Sunday, 15 September 2013

Why Warren Buffet's Rule No. 1 Is Not "Always Make Money"

Everybody knows that Warren Buffet's famous Rule No. 1 is "Never lose money" and Rule No. 2 is "Never forget Rule No. 1". However, why is it that his Rule No. 1 is not "Always make money" but "Never lose money"? By right, if you aim to always make money, won't the outcome be the same as never lose money?

Since Warren Buffet is heavily influenced by the teachings of Benjamin Graham, we have to bring in Benjamin Graham's concept of "margin of safety" (MOS) in this discussion. Imagine that the intrinsic value of a stock is $1, if the stock trades at $0.90, it would have a MOS of 10%.

Let's now consider 2 investors, one who subscribes to "Never Lose Money" (LNM) and another who subscribes to "Always Make Money" (AMM). Other than this investment principle, let's assume that both investors have the same investment characteristics, e.g. same amount of capital, same rules in selling, etc.. Given this investment principle, the AMM investor will always go for an investment so long as it has, say, a 10% MOS. On the other hand, the NLM investor will never go for an investment unless it has say, a 40% MOS. 
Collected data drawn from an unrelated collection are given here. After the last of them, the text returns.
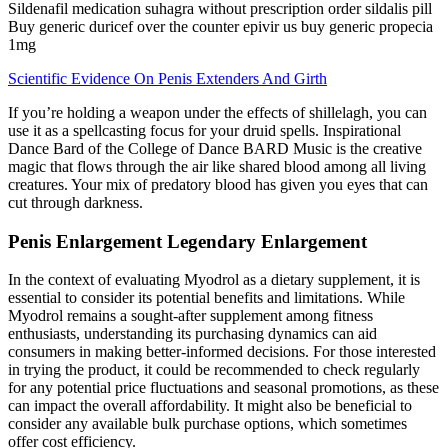
Sildenafil medication suhagra without prescription order sildalis pill
Buy generic duricef over the counter epivir us buy generic propecia
1mg
Scientific Evidence On Penis Extenders And Girth
If you’re holding a weapon under the effects of shillelagh, you can
use it as a spellcasting focus for your druid spells. Inspirational
Dance Bard of the College of Dance BARD Music is the creative
magic that flows through the air like shared blood among all living
creatures. Your mix of predatory blood has given you eyes that can
cut through darkness.
Penis Enlargement Legendary Enlargement
In the context of evaluating Myodrol as a dietary supplement, it is
essential to consider its potential benefits and limitations. While
Myodrol remains a sought-after supplement among fitness
enthusiasts, understanding its purchasing dynamics can aid
consumers in making better-informed decisions. For those interested
in trying the product, it could be recommended to check regularly
for any potential price fluctuations and seasonal promotions, as these
can impact the overall affordability. It might also be beneficial to
consider any available bulk purchase options, which sometimes
offer cost efficiency.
In terms of investment opportunities, there will be more investments with 10% MOS compared to those with 40% MOS. The AMM investor will be more busy investing compared to the NLM investor. However, the AMM investor will quickly find that he has a shortage of capital to take advantage of all the investment opportunities (with 10% MOS) while the NLM investor will always have sufficient capital for an investment opportunity (with 40% MOS).

Assuming that the stock realises its potential and rises to its intrinsic value, the AMM investor's profit margin will be 11.1% ($0.90 to $1). On the other hand, the NLM investor's profit margin will be 66.7% ($0.60 to $1). On profit margin alone, one profitable trade of the NLM investor is equivalent to six profitable trades of the AMM investor. If we include trading costs, the difference in profit margins will be even greater. Now, let's not forget that the AMM investor have spread his capital thinly across many investments with 10% MOS while the NLM investor can only concentrate on a few investments with 40% MOS. The capital outlay on the stock by the NLM investor will be several times that of the AMM investor. In total, the NLM investor's absolute profit will be many times that of the AMM investor. Having said that, it should be noted that it will take a much longer time for a stock to rise from $0.60 to $1 than from $0.90 to $1.

Assuming that the stock continues to be undervalued and trades around $0.80, the AMM investor would suffer a loss while the NLM investor would not be invested yet.

Finally, assuming that the stock is a value trap and falls to say, $0.40. The loss margin of the AMM investor will be 55.5% ($0.90 to $0.40) while that of the NLM investor will be 33.3% ($0.60 to $0.40). Factoring the larger capital outlay, the NLM investor would probably lose more money compared to the AMM investor. However, to watch a stock falls from $0.90 to $0.40 will be a much larger psychological blow to the AMM investor. This psychological blow may have a greater impact to the AMM investor's investment philosophy. He might lose patience with the stock and sell it off. More seriously, he might even lose faith with the concept of value investing which has proven to work so many times.

In conclusion, the rule of "Never lose money" will lead to less frequent losses, less frequent but much larger gains, and less emotional distress and more faith with a proven investment philosophy. It's no wonder that Warren Buffet's Rule No. 1 is "Never lose money" and not "Always make money". It's just 3 words, but a lot of intelligence packed into it.